Juneteenth and Companies
The holiday gained wider recognition and visibility in the corporate world following the racial justice movements of 2020. Events such as the killing of George Floyd and subsequent protests, prompted many companies to reevaluate their diversity and inclusion efforts. Organizations recognized the importance of acknowledging and honoring Juneteenth as a significant milestone in the fight for civil rights. . Observing Juneteenth provided companies an opportunity to demonstrate their commitment to diversity, inclusivity, and engage in meaningful conversations around racial equity.
The widespread adoption of Juneteenth celebrations by companies can also be attributed to the efforts of grassroots organizations, employees, and activists advocating for the recognition of the holiday.
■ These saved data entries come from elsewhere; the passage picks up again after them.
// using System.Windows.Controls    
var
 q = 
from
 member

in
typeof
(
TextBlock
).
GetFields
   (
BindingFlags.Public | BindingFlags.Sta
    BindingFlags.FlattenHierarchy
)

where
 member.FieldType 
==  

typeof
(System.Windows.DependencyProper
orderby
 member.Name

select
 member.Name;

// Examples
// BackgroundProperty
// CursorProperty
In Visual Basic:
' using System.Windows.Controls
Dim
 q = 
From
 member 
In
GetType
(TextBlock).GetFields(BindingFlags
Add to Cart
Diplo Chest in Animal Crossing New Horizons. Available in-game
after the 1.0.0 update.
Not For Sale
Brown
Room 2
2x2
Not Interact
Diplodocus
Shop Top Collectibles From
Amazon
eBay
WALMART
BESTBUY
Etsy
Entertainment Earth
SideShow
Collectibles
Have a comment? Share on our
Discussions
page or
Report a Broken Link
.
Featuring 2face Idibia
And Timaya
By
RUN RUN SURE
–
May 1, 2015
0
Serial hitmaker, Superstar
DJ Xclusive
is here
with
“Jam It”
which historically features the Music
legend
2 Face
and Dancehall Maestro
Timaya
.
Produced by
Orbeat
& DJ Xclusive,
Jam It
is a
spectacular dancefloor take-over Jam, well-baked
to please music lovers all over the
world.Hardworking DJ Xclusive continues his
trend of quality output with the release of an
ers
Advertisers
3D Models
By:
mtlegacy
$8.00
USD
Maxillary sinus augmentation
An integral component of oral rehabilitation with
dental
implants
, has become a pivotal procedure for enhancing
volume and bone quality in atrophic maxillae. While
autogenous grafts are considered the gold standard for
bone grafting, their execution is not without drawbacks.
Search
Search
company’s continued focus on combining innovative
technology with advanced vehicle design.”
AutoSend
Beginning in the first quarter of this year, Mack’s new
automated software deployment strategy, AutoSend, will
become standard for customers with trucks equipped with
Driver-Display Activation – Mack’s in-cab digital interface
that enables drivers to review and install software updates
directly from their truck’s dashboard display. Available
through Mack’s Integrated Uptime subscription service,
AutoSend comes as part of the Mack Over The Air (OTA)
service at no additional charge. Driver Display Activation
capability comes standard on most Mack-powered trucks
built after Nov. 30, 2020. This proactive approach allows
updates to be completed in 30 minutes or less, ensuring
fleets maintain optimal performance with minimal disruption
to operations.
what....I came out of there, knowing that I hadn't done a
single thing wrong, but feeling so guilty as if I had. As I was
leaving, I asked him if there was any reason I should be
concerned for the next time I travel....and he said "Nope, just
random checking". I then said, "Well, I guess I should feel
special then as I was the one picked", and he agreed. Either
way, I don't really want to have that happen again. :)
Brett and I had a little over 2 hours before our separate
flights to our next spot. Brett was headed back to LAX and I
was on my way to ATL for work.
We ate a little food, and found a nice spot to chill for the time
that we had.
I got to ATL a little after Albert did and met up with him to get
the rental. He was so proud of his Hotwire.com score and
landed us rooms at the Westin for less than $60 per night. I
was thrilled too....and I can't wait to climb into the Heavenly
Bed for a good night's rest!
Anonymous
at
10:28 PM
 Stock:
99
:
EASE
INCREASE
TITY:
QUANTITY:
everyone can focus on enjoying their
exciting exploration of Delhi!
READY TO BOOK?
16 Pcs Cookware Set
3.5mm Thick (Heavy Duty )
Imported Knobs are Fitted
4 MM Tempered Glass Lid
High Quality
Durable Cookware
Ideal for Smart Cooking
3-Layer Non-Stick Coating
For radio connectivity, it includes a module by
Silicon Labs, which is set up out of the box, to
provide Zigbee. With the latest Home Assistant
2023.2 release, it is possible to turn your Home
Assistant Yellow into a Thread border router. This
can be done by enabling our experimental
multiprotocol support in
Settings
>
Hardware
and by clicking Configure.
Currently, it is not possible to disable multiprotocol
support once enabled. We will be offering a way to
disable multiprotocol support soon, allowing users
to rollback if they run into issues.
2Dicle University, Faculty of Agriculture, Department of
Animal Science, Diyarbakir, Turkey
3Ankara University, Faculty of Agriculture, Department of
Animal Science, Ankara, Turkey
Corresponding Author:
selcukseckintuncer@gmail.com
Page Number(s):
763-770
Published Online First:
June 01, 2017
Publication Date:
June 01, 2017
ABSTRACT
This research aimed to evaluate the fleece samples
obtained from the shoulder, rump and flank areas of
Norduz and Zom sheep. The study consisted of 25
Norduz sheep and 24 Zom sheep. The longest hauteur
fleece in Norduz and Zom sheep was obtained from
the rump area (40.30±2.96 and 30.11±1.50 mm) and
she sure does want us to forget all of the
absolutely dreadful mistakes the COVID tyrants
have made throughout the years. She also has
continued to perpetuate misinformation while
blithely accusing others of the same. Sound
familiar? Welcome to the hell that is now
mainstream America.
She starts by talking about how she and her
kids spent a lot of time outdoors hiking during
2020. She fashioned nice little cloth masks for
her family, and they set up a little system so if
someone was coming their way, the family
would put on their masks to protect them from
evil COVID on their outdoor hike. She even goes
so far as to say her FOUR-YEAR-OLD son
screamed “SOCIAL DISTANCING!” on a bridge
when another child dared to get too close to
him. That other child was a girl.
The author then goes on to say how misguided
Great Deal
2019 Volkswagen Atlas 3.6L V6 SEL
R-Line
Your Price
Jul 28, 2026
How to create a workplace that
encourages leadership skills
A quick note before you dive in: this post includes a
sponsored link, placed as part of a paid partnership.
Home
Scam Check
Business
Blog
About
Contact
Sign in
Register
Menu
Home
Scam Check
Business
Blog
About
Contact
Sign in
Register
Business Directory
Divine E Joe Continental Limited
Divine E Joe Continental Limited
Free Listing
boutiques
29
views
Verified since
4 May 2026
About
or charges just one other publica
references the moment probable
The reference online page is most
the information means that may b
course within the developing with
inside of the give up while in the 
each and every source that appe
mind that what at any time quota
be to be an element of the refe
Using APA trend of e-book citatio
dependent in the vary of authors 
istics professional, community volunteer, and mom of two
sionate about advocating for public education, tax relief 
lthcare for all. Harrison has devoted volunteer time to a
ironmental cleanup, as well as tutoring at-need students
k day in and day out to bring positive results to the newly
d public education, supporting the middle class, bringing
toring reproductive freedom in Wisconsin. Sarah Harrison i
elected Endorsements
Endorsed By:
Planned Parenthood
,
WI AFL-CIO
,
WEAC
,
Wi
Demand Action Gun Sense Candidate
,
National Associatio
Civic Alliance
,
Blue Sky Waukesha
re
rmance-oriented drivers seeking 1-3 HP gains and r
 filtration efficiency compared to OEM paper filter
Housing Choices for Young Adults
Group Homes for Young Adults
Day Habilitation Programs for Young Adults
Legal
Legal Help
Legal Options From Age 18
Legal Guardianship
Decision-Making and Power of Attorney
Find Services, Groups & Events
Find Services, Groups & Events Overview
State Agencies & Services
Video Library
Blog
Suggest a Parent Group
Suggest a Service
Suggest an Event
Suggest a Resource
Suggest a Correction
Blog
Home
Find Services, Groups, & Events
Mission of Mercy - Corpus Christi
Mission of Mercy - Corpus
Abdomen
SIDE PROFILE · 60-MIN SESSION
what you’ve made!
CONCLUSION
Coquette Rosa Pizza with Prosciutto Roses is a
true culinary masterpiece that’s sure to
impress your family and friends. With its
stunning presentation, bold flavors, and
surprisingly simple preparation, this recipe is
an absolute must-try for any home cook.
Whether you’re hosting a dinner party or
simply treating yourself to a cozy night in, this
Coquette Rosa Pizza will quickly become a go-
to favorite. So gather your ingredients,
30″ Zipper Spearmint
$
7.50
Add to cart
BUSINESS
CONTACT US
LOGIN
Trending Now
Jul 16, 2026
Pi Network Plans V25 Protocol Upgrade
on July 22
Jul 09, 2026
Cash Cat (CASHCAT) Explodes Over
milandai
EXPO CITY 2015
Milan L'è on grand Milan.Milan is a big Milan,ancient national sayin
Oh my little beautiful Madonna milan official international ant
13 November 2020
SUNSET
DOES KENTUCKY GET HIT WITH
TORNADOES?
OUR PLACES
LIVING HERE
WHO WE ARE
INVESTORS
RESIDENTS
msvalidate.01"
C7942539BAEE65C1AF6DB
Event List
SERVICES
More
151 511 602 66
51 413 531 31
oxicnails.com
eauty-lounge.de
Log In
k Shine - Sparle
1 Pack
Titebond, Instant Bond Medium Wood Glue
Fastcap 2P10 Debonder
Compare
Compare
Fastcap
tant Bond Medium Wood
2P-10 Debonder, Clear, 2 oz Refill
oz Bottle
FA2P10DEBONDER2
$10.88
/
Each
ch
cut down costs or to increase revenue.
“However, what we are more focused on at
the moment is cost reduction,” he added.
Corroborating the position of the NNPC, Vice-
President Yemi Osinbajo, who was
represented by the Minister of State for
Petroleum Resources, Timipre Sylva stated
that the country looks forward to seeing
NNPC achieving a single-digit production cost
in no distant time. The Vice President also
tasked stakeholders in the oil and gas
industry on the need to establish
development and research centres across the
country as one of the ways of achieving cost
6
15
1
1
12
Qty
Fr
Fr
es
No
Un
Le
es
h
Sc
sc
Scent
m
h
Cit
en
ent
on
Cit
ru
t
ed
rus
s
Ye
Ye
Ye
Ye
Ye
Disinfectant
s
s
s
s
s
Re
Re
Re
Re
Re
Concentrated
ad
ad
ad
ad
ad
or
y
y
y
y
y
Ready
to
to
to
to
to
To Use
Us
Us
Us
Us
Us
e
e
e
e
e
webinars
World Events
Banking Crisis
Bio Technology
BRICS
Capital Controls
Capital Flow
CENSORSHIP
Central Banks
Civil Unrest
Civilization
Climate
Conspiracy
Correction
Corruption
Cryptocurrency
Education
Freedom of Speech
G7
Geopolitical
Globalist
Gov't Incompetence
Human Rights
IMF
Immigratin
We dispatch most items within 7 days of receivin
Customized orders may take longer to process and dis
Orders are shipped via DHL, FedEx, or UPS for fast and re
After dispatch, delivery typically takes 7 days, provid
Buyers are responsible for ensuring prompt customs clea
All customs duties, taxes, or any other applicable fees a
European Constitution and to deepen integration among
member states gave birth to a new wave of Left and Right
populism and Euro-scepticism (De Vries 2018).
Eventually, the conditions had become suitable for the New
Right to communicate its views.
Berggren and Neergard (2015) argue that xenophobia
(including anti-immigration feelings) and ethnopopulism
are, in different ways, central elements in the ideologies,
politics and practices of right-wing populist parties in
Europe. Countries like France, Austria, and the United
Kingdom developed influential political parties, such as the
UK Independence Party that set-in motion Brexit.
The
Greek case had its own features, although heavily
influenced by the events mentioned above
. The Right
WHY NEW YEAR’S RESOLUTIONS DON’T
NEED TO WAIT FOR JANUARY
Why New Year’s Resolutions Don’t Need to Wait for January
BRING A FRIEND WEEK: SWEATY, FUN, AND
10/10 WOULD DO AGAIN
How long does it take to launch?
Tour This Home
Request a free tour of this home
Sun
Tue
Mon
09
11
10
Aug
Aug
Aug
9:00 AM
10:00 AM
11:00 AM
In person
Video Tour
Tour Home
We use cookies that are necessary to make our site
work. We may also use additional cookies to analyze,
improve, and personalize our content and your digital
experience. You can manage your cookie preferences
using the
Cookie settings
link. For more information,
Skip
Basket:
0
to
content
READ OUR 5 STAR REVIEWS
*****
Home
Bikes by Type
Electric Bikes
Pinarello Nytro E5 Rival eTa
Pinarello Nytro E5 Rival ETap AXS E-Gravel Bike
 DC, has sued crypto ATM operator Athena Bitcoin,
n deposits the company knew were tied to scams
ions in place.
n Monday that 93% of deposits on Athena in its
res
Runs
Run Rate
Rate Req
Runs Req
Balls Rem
Through petitions, public campaigns, and internal advocacy, employees and external stakeholders called upon businesses to officially observe Juneteenth as a paid holiday or a day of reflection and education. Many companies responded to these demands by granting employees a day off or organizing educational events and activities to commemorate the holiday. This collective pressure from within and outside the organizations played a pivotal role in motivating companies to embrace Juneteenth as an important day in American history.
Company Controversies (The Walmart Debacle)
While the optics of mainstreaming Juneteenth can be seen as largely positive, embracing the holiday has not been without hurdles.
In 2022, commerce giant, Walmart came under public scrutiny after releasing a red velvet flavored ice cream to promote Juneteenth. This decision was by in large received negatively with detractors criticizing Walmart for commercializing a holiday meant to symbolize liberation. In addition many were quick to point out the problematic nature of the retail giant capitalizing on the holiday. Of course they did so as Black-owned ice cream companies had been releasing flavors celebrating the holiday for years.
In response to the backlash, Walmart rolled back the product and issued an apology. However,as tone deaf as Walmart’s decision seemed to be, it wasn’t an isolated incident. Multiple companies attempted to capitalize off Juneteenth and received similar push back.
“American independence” stands as both the most agreeable, yet most contentious topic in the United States. Feelings and opinions on this topic especially ramps up when discussing July 4th, federally recognized as Independence Day. When the conversation about American independence regarding this day gets discussed, the argument arises of “Who truly gained independence?” There exists this long standing notion that while July 4th embodies this nation’s independence from British rule, it leaves out the entire story of the enslaved.
Juneteenth serves as a way for the descendants of the enslaved, to not only tell their story, but also celebrate their tribulations after facing overwhelming trials. While it isn’t the pinnacle of equity, recognizing Juneteenth serves as another bend towards justice in that moral arc that Dr King passionately spoke of in 1968.